Andrew Weil’s Diet Suggestions 

Courtesy Wikimedia
In an interview with Prevention Magazine, Andrew Weil asserts that eating foods known to fight inflammation, a symptom of both rheumatoid arthritis (RA) and osteoarthritis, may ease pain.

“Eat several servings each week of anti-inflammatory omega-3 fatty acids such as wild Alaskan salmon and other cold-water fish, freshly ground flax-seed, omega-3-fortified eggs, and walnuts,”  he says. “Season meals with ginger and turmeric as often as possible; these spices have anti-inflammatory properties. Eating five to nine daily servings of fresh fruits and vegetables from across the color spectrum can ease arthritis discomfort.

“You may have heard that certain vegetables, such as tomatoes, potatoes, peppers, and eggplant, can worsen arthritis pain. However, I've seen little good scientific evidence to support this theory. You'll also want to limit foods that cause inflammation. Polyunsaturated vegetable oils (such as corn and soy oils) and the partially hydrogenated oils found in many margarines, vegetable shortenings, and processed foods contain fats that promote inflammation.”
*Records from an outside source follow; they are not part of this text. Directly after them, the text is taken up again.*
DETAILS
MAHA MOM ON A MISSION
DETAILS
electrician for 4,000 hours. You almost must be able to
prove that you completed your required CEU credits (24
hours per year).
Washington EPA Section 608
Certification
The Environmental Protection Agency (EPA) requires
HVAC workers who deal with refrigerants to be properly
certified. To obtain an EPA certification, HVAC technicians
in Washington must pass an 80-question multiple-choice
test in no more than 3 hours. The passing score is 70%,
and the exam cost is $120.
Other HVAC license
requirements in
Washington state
In this article, I have discussed the relationship between arthritis and diet. I’ve suggested that a Mediterranean diet consisting of fruits, vegetables, nuts, beans, and fish can help to alleviate symptoms of arthritis.

At Vibrant Life, we address all of the key elements to add vibrance and vitality to your life. If you have a comment about this article, please leave it in the comments section of this blog.
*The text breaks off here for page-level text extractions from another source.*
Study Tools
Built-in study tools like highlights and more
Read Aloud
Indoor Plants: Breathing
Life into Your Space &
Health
Dr. Jon Thomas is a Board Certified Chiropractic Physician, his interest in health started at an early age resulting from an athletic life, including BMX racing, Professional Snow Skiing, Water Skiing, Baseball, Weight Lifting, and Martial Arts. After learning from top health experts in the world, Dr. Thomas’s life is dedicated to reaching people of all ages to begin their life transformation. The goal is to start the body healing resulting in a body that is functioning at its optimal.  In addition to serving his community in his Mandarin Based Practice, Dr. Thomas is seen regularly on TV’s First Coast Living talking about his patient’s transformations, speaking at events throughout the community, and writing articles to re-shape the health of the Jacksonville Community.


  1. It's amazing that what we put into our body can affect our body. Thanks for the info. We all need to be more concious of what we eat. Just some small changes in our eating habits can have big results in our health

  2. There are also herbs that reduce inflammation including turmeric. So put a little mustard on your food to reduce swelling.

  3. It's true what they say!!! We are what we eat!! Good to know some of the types of food that help eliminate inflammation, as well as the foods that increase it! Very pertinent information as more and more people are developing inflammation issues.

  4. I recently had a bout with gout and it was a pain in the foot. I can attest to the fact that making a few changes in diet is well worth the effort.

  5. This is great advice for anyone who wants to live a healthy and vibrant life. I have learned to love the health benefit that these food provide. An easy way to get their benefits is to make health smoothies with a NutriBullet or other smoothie maker. I have been drinking one every day for the last 15 years. you will love how you feel.

  6. Arthritis is an issue that runs in my family. Even at my young age, I'm showing early signs. Thanks for the helpful tips.